Alemanha também adota o salário mínimo

Em discussão há mais de 15 anos, o salário mínimo foi aprovado pelo Parlamento no início do mês na Alemanha. A partir de janeiro, esse piso será de € 8,50 por hora, o equivalente a R$ 4.080 reais em 40 horas trabalhadas por mês – o sexto maior valor pago dentro da União Europeia, atrás de Luxemburgo (€ 11,10), França (€ 9,53) e Bélgica (€ 9,10). A nova lei deverá excluir parte dos jovens e, até 2017, alguns grupos considerados mais sensíveis ao desemprego, como taxistas, entregadores de jornais e funcionários de call center. Especialistas divergem sobre o impacto da medida na economia, mas concordam ser improvável que ameace a competitividade da indústria alemã, que já paga salários mais altos.

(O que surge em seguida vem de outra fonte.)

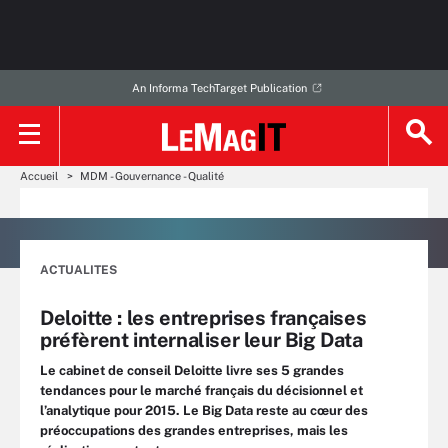
An Informa TechTarget Publication
Accueil
MDM - Gouvernance - Qualité
ACTUALITES
Deloitte : les entreprises françaises
préfèrent internaliser leur Big Data
Le cabinet de conseil Deloitte livre ses 5 grandes
tendances pour le marché français du décisionnel et
l’analytique pour 2015. Le Big Data reste au cœur des
préoccupations des grandes entreprises, mais les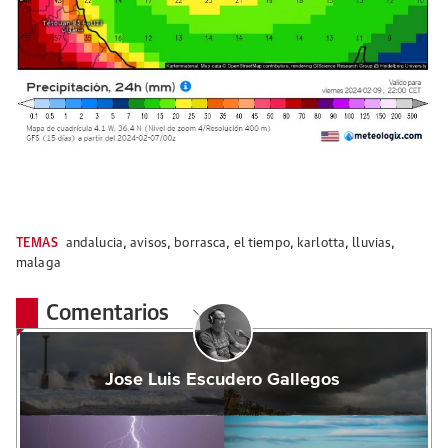
TEMAS
andalucia
,
avisos
,
borrasca
,
el tiempo
,
karlotta
,
lluvias
,
malaga
Comentarios
Jose Luis Escudero Gallegos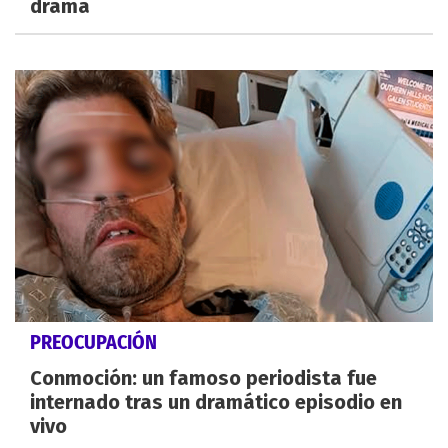
drama
PREOCUPACIÓN
Conmoción: un famoso periodista fue
internado tras un dramático episodio en
vivo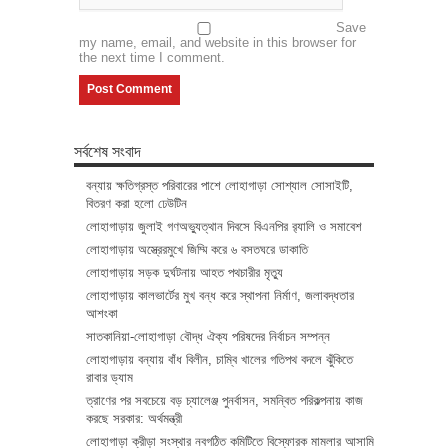
Save
my name, email, and website in this browser for
the next time I comment.
সর্বশেষ সংবাদ
বন্যায় ক্ষতিগ্রস্ত পরিবারের পাশে লোহাগাড়া সোশ্যাল সোসাইটি,
বিতরণ করা হলো ঢেউটিন
লোহাগাড়ায় জুলাই গণঅভ্যুত্থান দিবসে বিএনপির র‌্যালি ও সমাবেশ
লোহাগাড়ায় অস্ত্রেরমুখে জিম্মি করে ৬ বসতঘরে ডাকাতি
লোহাগাড়ায় সড়ক দুর্ঘটনায় আহত পথচারীর মৃত্যু
লোহাগাড়ায় কালভার্টের মুখ বন্ধ করে স্থাপনা নির্মাণ, জলাবদ্ধতার
আশংকা
সাতকানিয়া-লোহাগাড়া বৌদ্ধ ঐক্য পরিষদের নির্বাচন সম্পন্ন
লোহাগাড়ায় বন্যায় বাঁধ বিলীন, চাম্বি খালের গতিপথ বদলে ঝুঁকিতে
রাবার ড্যাম
ত্রাণের পর সবচেয়ে বড় চ্যালেঞ্জ পুনর্বাসন, সমন্বিত পরিকল্পনায় কাজ
করছে সরকার: অর্থমন্ত্রী
লোহাগাড়া ক্রীড়া সংস্থার নবগঠিত কমিটিতে বিস্ফোরক মামলার আসামি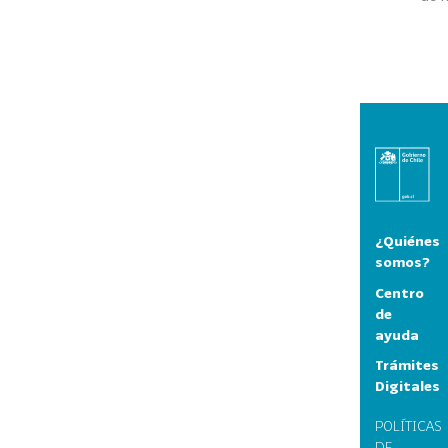
¿Quiénes
somos?
Centro
de
ayuda
Trámites
Digitales
POLÍTICAS
DE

Até pouco depois da reunificação, nos anos 1990, o salário mínimo era rechaçado pelos próprios sindicatos, que tinham grande poder de barganha e conseguiam condições de trabalho mais vantajosas nos contratos por categoria, explica Joachim Möller, diretor do Institut für Arbeitsmarkt- und Berufsforschung (Instituto para Pesquisa do Emprego e do Trabalho). A queda do Muro, contudo, apresentou às indústrias da metade ocidental a mão de obra barata do Leste e, alguns anos depois, a criação da União Europeia abriu as fronteiras para trabalhadores vindos de países como Polônia e República Tcheca.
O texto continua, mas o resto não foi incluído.